Dundee brothel madam and partner jailed
by Ciaran Shanks · The CourierA heartless brothel boss who trafficked two women to Dundee and forced them into prostitution has been jailed for nine years.
Mananchaya Wanitthanawet, 40, brought the Thai nationals to the UK on the promise of lucrative massage work.
However, the dream they were sold turned out to be a nightmare as the vulnerable women in their 20s were ordered into sex work to pay off £90,000 debts they were told they had accrued.
Wanitthanawet’s boyfriend and client, 30-year-old analyst Cameron Wilson, laundered dirty money in his bank accounts and transferred more than £136,000 in prostitution earnings.
Judge Lord Scott said: “What you put them through was dehumanising.
“It deprived them of the ability to act as they wished.
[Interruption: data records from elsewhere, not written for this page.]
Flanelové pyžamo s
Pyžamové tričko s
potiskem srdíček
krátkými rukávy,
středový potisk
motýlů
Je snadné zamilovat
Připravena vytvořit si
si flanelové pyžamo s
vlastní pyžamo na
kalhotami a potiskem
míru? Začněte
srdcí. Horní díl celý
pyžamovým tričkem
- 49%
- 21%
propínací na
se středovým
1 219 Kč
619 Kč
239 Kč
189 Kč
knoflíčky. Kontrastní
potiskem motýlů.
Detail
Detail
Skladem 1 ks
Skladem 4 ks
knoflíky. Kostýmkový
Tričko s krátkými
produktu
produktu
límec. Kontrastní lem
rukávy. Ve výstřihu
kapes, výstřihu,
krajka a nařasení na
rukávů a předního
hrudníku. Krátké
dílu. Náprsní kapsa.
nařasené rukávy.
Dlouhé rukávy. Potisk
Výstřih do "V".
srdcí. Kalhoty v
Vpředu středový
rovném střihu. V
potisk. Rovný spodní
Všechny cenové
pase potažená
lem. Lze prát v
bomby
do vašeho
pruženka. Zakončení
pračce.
They were valued only as a source of profit.”
Wanitthanawet, who could have faced a life sentence, was given a total jail term of nine years while Wilson was imprisoned for 21 months.
Neither showed any emotion as they were led from the dock in handcuffs.
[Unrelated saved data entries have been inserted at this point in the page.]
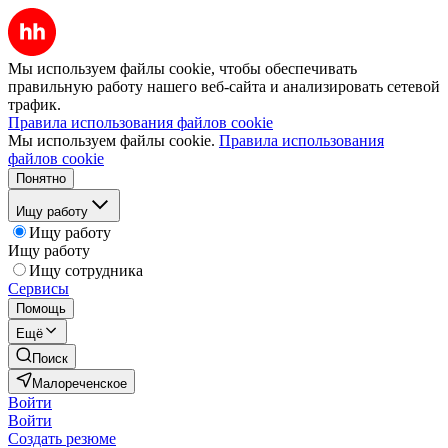
Мы используем файлы cookie, чтобы обеспечивать
правильную работу нашего веб-сайта и анализировать сетевой
трафик.
Правила использования файлов cookie
Мы используем файлы cookie.
Правила использования
файлов cookie
Понятно
Ищу работу
Ищу работу
Ищу работу
Ищу сотрудника
Сервисы
Помощь
Ещё
Поиск
Малореченское
Войти
Войти
Создать резюме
A Trafficking and Exploitation Risk Order was also imposed on Wanitthanawet for five years.
Sick scheme
The pair, of Yeovil, Somerset, had stood trial in Dundee, with a jury hearing often harrowing evidence about the cruelty inflicted on their victims.
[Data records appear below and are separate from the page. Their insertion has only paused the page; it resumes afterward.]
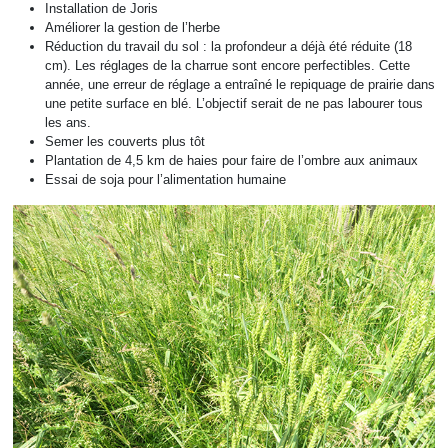
Installation de Joris
Améliorer la gestion de l’herbe
Réduction du travail du sol : la profondeur a déjà été réduite (18
cm). Les réglages de la charrue sont encore perfectibles. Cette
année, une erreur de réglage a entraîné le repiquage de prairie dans
une petite surface en blé. L’objectif serait de ne pas labourer tous
les ans.
Semer les couverts plus tôt
Plantation de 4,5 km de haies pour faire de l’ombre aux animaux
Essai de soja pour l’alimentation humaine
Wanitthanawet, known as “Nuch”, was guilty of trafficking two Thai women to the UK between 2019 and 2022 and forcing them to work seven days a week as prostitutes to pay-off what she said were £90,000 debts.
Her partner Wilson was guilty of money laundering and living on the earnings of prostitution, using bank accounts to conceal and transfer more than £136,000.
He was cleared of trafficking charges.
The court heard how the women were lured to the UK with the promise of lucrative massage work but were used as prostitutes, seeing as many as 15 men per day in Airbnb properties in Dundee and other Scottish cities.
Some of the men with whom they were forced into sex were described as “sadistic and violent”.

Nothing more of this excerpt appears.